Gioconda, La
  • Amilcare Ponchielli. Dramma lirico in four acts. 1876.
  • Libretto by Arrigo Boito (disguised under the anagram of Tobia Gorrio), after Victor Hugo’s play Angélo, tyran de Padoue (Angelo, Tyrant of Padua).
  • First performance at the Teatro alla Scala, Milan, on 8th April 1876.

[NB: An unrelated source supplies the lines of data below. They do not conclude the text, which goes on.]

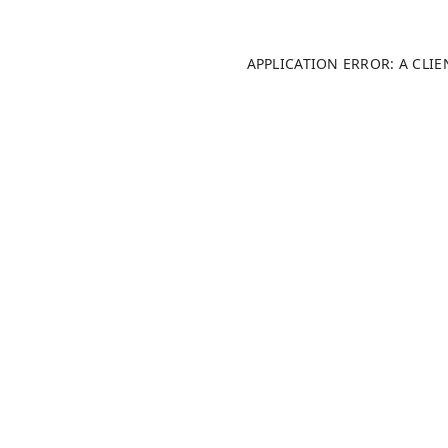
APPLICATION ERROR: A CLI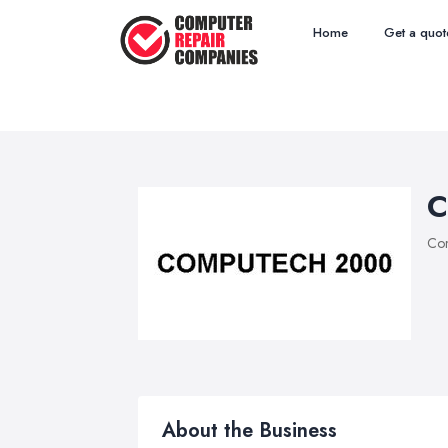
Home
Get a quot
C
Com
About the Business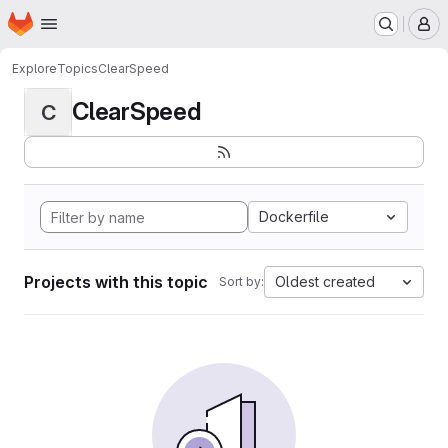
Homepage
Skip to main content
M
Explore
Topics
ClearSpeed
ClearSpeed
C
Dockerfile
Projects with this topic
Oldest created
Sort by: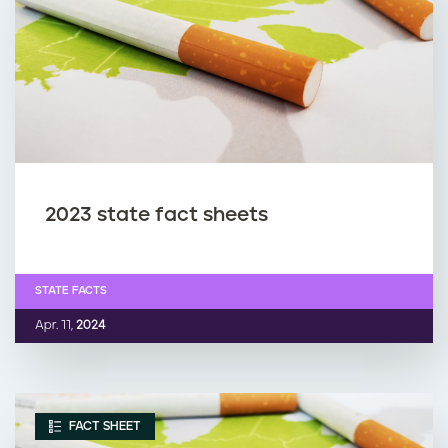
2023 state fact sheets
STATE FACTS
Apr. 11,
2024
FACT SHEET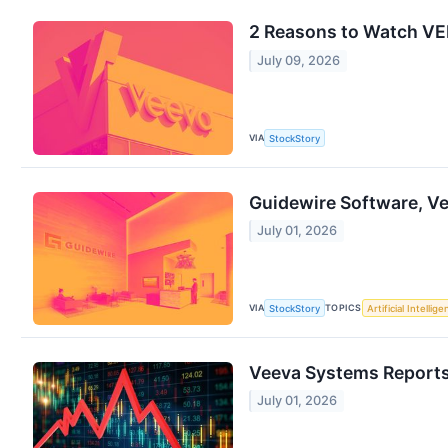
2 Reasons to Watch VEE
July 09, 2026
VIA
StockStory
Guidewire Software, V
July 01, 2026
VIA
TOPICS
StockStory
Artificial Intellig
Veeva Systems Reports 
July 01, 2026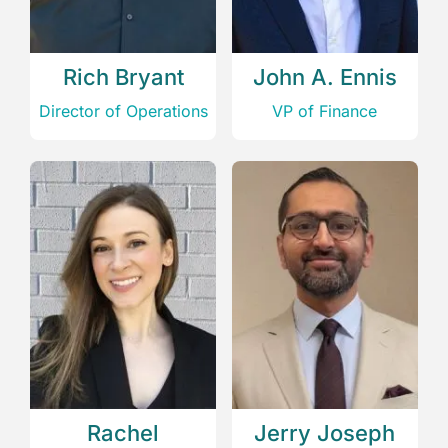
Rich Bryant
John A. Ennis
Director of Operations
VP of Finance
Rachel
Jerry Joseph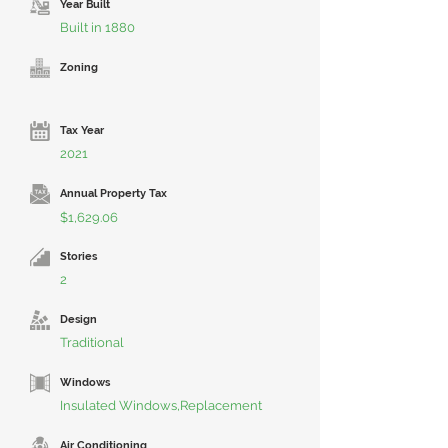
Year Built
Built in 1880
Zoning
Tax Year
2021
Annual Property Tax
$1,629.06
Stories
2
Design
Traditional
Windows
Insulated Windows,Replacement
Air Conditioning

La Gioconda, a singer soprano
La Cieca, her blind mother contralto
Enzo Grimaldo, a Genoese prince tenor
Alvise Badoero, a head of the State Inquisition bass
Laura Adorno, his wife mezzo-soprano
Barnaba, ballad-singer & spy of the Inquisition baritone
Zuane, a gondolier bass
Isepo, a public scrivener tenor
Pilot bass

In 17th-century Venice it is Carnival. The spy Barnaba tries to force his attentions on the singer La Gioconda, whose blind mother, through Barnaba, is now popularly suspected of witchcraft. Alvise and his wife Laura intervene, the latter convincing her husband of La Cieca’s innocence, to receive a rosary from the grateful woman. Gioconda is betrothed to Enzo, disguised as a sailor, but recognised by Barnaba as a proscribed prince of Genoa and Laura’s former suitor. Enzo’s love for Laura is now renewed, to the dismay of Gioconda, who overhears a plot between Enzo and Barnaba, the latter having offered to arrange a meeting for Enzo with Laura. In the second act Laura is reunited with Enzo, by night on his ship, but their meeting, arranged by Barnaba, is interrupted by Gioconda. Her anger is inevitably mollified when she sees the rosary her mother had given Laura and helps her rival to escape, when Alvise, warned by Barnaba, approaches the vessel. Enzo, spurning Gioconda once more, sets the ship on fire and leaps into the sea. In his palace Alvise plots revenge, giving Laura a phial of poison, to be drunk before the end of a gondolier’s song that can be heard from the lagoon. Gioconda, coming to her aid, substitutes for the poison a narcotic that will simulate death. Guests to the palace are entertained by the Dance of the Hours. Barnaba appears, dragging in La Cieca, who warns of impending death. Alvise reveals Laura’s body, telling his guests what he has done, and Enzo, who has entered secretly, rushes at him. The fourth act, on the Giudecca, finds Gioconda, with the drugged Laura, but planning her own death, having gained Enzo’s release by promising to yield to Barnaba. Enzo and Laura make their escape together, while Gioconda, facing Barnaba, stabs herself, dying before she can hear Barnaba’s claim that he has drowned her mother.

Ponchielli undertook various revisions to his grand opera in the years immediately following its first staging. The work, continuing in international repertoire, makes heavy demands for its staging. The third-act ballet, the Dance of the Hours, is very familiar, with Enzo’s ecstatic aria Cielo e mar (Heaven and sea), as he waits on his ship for the appearance of Laura. Gioconda’s fourth-act dilemma, Suicidio… in questi fieri momenti tu sol mi resti (Suicide… in these cruel moments you alone remain for me), provides a moment of tense drama, as does the first-act recognition scene between Barnaba and Enzo, Enzo Grimaldo, Principe di Santafior, che pensi? (Enzo Grimaldo, Prince of Santafior, what are you thinking?).